▶ TASK OBJECTIVE
Return every record below exactly as written, but leave out the pictures.

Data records
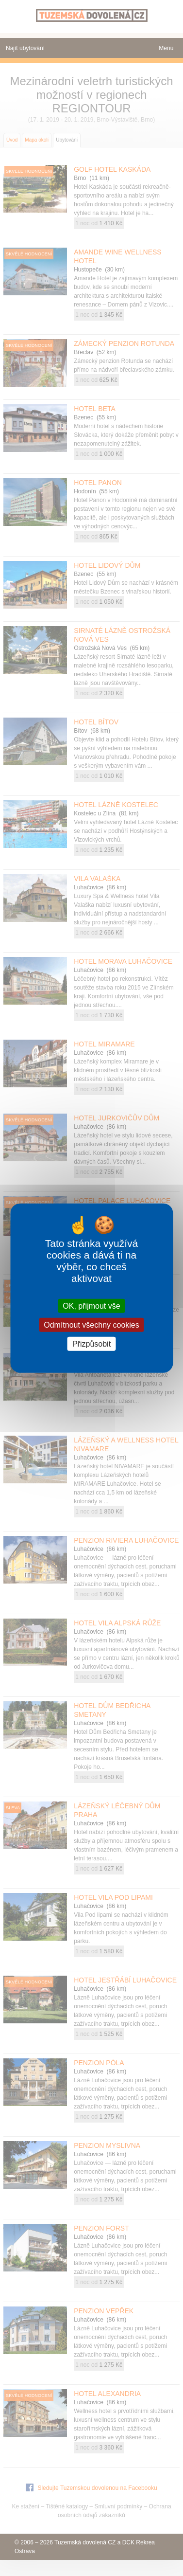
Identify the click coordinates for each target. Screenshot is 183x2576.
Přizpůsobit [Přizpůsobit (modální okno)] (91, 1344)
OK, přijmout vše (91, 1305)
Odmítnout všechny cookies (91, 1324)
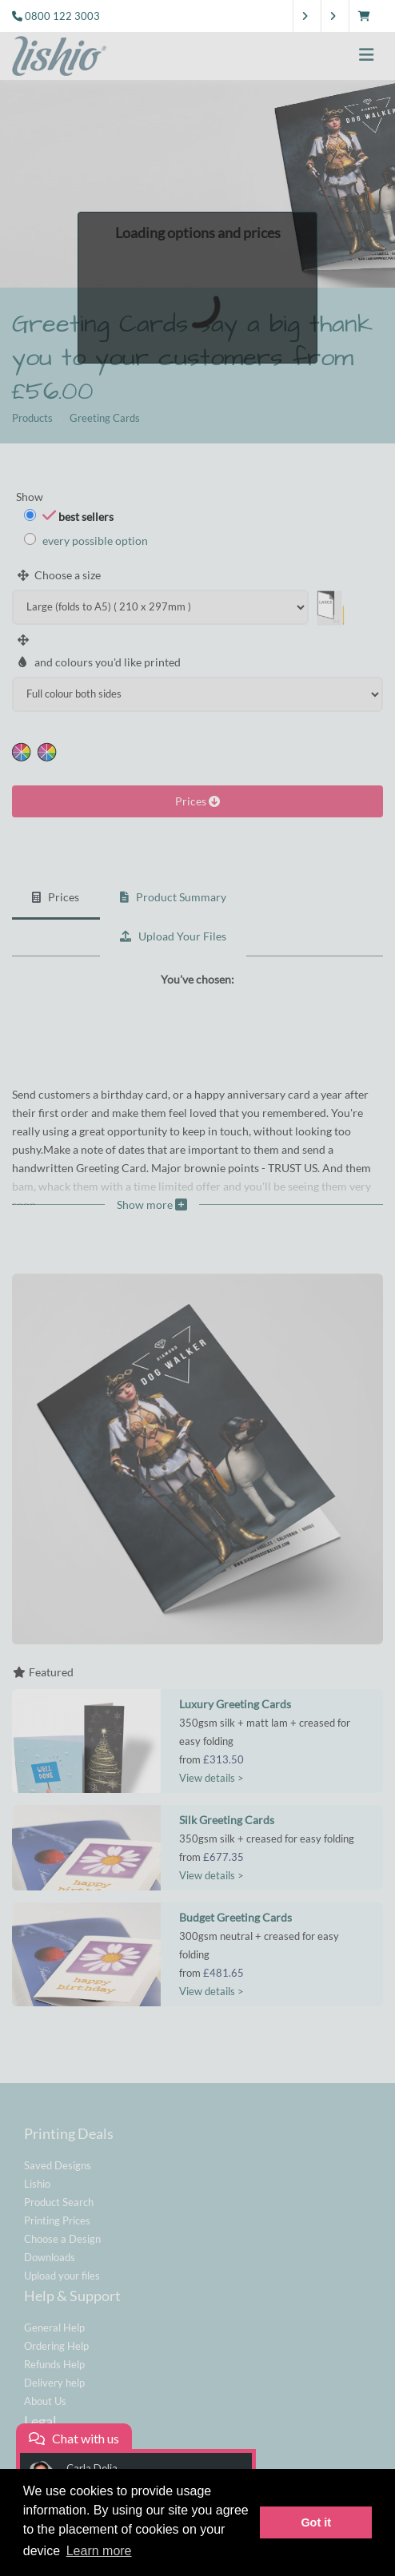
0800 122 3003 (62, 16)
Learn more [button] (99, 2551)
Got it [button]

▶ PROBLEM SOLUTION
Identify the click coordinates for each target. Screenshot is 183x2576.
Přizpůsobit [Přizpůsobit (modální okno)] (91, 1344)
OK, přijmout vše (91, 1305)
Odmítnout všechny cookies (91, 1324)
0800 122 3003 (62, 16)
Learn more [button] (99, 2551)
Got it [button]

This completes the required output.